In the case of today’s Ruby programmers, however, the reason to use fork(2) over threads, is that it’s the only way to get true parallelism 2 on MRI, the default and most commonly used implementation of Ruby. Because of the infamous GVL, Ruby threads only really allow to parallelize IO operations, and can’t parallelize Ruby code execution, hence pretty much all Ruby application servers integrate with fork(2) in some way so they can exploit more than a single CPU core.

Luckily, some of the pitfalls of mixing threads with fork(2) are alleviated by Ruby. For instance, Ruby mutexes are automatically released when their owner dies, due to how they are implemented. In pseudo Ruby code they’d look like this:

class Mutex
  def lock
    if @owner == Fiber.current
      raise ThreadError, "deadlock; recursive locking"
    end

    while @owner&.alive?
      sleep(1)
    end

    @owner = Fiber.current
  end
end

Of course in reality they’re not sleeping in a loop to wait, they use a much more efficient way to block, but it’s to give you the general idea. The important point is that Ruby mutexes keep a reference to the fiber (hence thread) that acquired the lock, and automatically ignore it if it’s dead. Hence upon fork, all mutexes held by the background thread are immediately released, which avoids most deadlock scenarios.

It’s not perfect of course, if a thread died while holding a mutex, it’s very possible that it left the resource that was protected by the mutex in an inconsistent state, in practice however I’ve never experienced something like that, granted it’s likely because the existence of the GVL somewhat reduces the need for mutexes.

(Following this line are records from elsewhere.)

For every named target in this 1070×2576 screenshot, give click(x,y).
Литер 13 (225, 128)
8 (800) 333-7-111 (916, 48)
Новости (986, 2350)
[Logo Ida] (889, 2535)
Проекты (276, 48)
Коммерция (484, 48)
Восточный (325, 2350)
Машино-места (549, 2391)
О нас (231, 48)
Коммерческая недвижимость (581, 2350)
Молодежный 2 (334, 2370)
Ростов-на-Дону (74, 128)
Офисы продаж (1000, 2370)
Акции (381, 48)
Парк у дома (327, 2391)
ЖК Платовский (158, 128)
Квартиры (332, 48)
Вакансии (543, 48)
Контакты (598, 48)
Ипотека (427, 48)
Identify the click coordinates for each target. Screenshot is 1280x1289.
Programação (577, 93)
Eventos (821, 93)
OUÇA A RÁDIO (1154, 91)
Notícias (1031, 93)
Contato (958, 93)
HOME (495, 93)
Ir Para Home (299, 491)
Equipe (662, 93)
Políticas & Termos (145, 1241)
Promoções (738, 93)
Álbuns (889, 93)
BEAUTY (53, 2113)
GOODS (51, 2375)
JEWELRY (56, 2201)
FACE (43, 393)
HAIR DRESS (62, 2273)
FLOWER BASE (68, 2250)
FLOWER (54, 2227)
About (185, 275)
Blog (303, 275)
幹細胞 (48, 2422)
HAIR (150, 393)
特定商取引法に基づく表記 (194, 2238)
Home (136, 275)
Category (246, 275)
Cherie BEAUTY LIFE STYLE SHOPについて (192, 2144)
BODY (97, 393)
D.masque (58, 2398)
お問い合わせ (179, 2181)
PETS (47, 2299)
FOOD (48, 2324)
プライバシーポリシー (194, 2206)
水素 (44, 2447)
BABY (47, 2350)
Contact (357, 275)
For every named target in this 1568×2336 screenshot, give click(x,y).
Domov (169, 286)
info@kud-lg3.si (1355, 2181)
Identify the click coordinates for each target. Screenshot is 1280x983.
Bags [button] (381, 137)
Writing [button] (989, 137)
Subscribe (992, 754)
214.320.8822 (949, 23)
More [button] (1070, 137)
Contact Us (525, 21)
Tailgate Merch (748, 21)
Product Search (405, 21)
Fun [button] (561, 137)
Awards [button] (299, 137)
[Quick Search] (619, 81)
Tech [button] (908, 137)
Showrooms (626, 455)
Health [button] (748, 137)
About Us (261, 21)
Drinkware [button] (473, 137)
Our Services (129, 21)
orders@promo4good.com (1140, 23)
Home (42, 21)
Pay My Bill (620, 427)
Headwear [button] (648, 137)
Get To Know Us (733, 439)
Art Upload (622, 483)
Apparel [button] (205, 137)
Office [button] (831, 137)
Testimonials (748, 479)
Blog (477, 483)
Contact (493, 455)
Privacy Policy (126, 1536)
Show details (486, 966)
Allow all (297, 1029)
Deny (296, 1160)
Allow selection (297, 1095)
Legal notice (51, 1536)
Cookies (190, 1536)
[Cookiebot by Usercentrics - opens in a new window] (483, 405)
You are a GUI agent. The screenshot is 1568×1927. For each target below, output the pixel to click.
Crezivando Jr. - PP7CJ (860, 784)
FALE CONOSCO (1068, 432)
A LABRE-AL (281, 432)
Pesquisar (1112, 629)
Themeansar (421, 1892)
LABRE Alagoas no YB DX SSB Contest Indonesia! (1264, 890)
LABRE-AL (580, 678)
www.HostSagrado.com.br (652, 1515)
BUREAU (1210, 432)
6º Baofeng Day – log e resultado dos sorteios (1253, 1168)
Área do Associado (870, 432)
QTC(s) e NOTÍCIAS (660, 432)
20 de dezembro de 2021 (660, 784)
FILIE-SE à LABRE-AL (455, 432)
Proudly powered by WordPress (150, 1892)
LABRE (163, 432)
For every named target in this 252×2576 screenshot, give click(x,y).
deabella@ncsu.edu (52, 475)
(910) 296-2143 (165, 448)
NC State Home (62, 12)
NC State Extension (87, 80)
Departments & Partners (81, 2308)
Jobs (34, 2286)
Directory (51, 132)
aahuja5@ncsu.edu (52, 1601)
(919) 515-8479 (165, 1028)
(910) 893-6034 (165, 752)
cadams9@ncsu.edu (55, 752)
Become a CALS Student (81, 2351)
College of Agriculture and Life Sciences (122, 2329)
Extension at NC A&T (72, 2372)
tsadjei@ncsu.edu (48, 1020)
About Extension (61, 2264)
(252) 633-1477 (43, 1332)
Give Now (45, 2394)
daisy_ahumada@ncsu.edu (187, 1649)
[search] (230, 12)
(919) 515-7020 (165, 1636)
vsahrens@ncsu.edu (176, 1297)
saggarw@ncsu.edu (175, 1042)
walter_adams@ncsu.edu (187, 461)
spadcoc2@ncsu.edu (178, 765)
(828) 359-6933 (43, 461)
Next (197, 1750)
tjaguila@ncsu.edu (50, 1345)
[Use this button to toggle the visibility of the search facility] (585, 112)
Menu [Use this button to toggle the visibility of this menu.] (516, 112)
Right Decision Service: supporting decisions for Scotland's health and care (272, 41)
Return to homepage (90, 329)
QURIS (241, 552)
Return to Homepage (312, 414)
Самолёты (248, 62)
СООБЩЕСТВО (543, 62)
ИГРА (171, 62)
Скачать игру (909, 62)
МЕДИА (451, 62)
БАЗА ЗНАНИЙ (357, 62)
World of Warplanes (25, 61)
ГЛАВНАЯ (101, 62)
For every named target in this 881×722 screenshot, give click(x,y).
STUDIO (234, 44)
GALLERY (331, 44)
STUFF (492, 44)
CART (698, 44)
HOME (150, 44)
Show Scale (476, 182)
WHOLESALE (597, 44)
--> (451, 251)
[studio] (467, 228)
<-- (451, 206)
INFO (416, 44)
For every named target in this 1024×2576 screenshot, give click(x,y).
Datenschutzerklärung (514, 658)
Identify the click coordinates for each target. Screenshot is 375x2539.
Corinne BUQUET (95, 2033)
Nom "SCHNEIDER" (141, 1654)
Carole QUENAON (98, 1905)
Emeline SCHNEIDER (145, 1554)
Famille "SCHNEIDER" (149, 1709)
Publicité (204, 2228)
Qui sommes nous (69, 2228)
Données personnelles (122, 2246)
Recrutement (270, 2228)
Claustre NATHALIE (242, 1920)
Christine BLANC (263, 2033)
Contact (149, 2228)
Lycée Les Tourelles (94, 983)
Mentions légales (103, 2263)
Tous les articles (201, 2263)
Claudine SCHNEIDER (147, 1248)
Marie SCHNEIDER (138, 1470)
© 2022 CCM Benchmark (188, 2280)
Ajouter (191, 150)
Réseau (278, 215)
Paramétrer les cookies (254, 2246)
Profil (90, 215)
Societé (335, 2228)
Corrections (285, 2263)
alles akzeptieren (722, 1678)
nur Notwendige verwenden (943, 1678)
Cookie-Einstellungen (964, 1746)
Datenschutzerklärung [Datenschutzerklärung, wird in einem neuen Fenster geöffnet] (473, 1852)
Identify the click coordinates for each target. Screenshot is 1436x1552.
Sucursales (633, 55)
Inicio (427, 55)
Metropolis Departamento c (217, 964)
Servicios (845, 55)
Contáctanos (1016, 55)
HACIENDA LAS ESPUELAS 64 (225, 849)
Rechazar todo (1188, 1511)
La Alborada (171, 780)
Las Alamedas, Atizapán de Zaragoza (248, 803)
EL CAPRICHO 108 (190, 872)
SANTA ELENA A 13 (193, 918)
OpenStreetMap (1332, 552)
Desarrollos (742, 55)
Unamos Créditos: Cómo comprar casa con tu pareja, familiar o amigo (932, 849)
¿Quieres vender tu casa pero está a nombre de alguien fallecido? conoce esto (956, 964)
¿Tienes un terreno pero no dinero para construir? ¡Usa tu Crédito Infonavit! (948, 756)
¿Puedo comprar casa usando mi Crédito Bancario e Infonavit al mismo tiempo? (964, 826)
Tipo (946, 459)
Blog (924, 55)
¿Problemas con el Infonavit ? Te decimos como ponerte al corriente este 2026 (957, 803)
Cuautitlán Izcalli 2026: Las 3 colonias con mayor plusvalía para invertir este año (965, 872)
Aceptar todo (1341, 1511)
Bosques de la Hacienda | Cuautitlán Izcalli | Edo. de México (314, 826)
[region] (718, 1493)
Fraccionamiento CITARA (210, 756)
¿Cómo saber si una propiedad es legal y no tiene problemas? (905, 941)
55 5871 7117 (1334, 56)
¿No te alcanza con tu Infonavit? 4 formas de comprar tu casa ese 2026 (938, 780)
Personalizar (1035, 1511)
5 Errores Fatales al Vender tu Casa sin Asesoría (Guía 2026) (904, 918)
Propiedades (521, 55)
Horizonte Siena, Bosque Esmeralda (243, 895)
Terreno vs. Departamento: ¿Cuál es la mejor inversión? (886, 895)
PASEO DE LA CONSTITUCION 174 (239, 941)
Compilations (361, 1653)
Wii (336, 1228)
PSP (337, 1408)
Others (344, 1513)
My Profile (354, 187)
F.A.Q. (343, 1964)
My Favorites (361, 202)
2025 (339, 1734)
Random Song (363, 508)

Now, Ruby threads aren’t fully exempt from these pitfalls, because ultimately on MRI, Ruby threads are backed by native threads, so you can end up with a nasty deadlock after forking if another thread released the GVL and called a C API that locks a mutex.

While I never got hard proof of it, I suspect this was happening to some Ruby users because from my understanding, glibc’s getaddrinfo(3), which Ruby uses to resolve host names, does use a global mutex, and Ruby calls it with the GVL released, allowing for a fork to happen concurrently.

To prevent this, I added another lock inside MRI, to prevent Process.fork from happening while a getaddrinfo(3) call is ongoing. This is far from perfect, but given how much Ruby relies on Process.fork, that seemed like a sensible thing to do.

It’s also not rare for Ruby programs that rely on fork to run into crashes on macOS, because numerous macOS system APIs do implicitly spawn threads or lock mutexes, and macOS chose to consistenty crash when it happens.

So even with pure Ruby code, you occasionally run into fork(2)’s pitfalls, you can’t just use it willy-nilly.

Conclusion

So to answer the question in the title, the reason fork(2) is hated is because it doesn’t compose well, particularly in native code. If you wish to use it, you have to be extremely careful about the code you are writing and linking to. Whenever you use a library you have to make sure it won’t spawn some threads, or hold onto file descriptors, and given the choice between fork(2) and threads, most systems programmers will choose threads. They have their own pitfalls, but they compose better, and it is likely that you are calling into APIs that are using threads under the hoods, so the choice is somewhat already made for you.

But the situation isn’t nearly as bad for Ruby code, as it makes it much easier to write fork-safe code, and the Ruby philosophy makes it so libraries like Active Record take it upon themselves to deal with these gnarly details for you. So problems mostly come up when you want to bind to some native libraries that spawn threads, like grpc or libvips, as they generally don’t expect fork(2) to happen and aren’t generally kin in accepting it as a constraint.

Especially since fork is mostly used at the end of the application initialization, even libraries that are technically not fork-safe, will work because they generally initialize their threads and file descriptors lazily upon the first request.

Anyway, even if you still think fork(2) is evil, until Ruby offers another usable primitive for true parallelism (which should be the subject of the next post), it will remain a necessary evil.

  1. Technically, Ruby will automatically close it once the object is garbage collected, but you get the idea.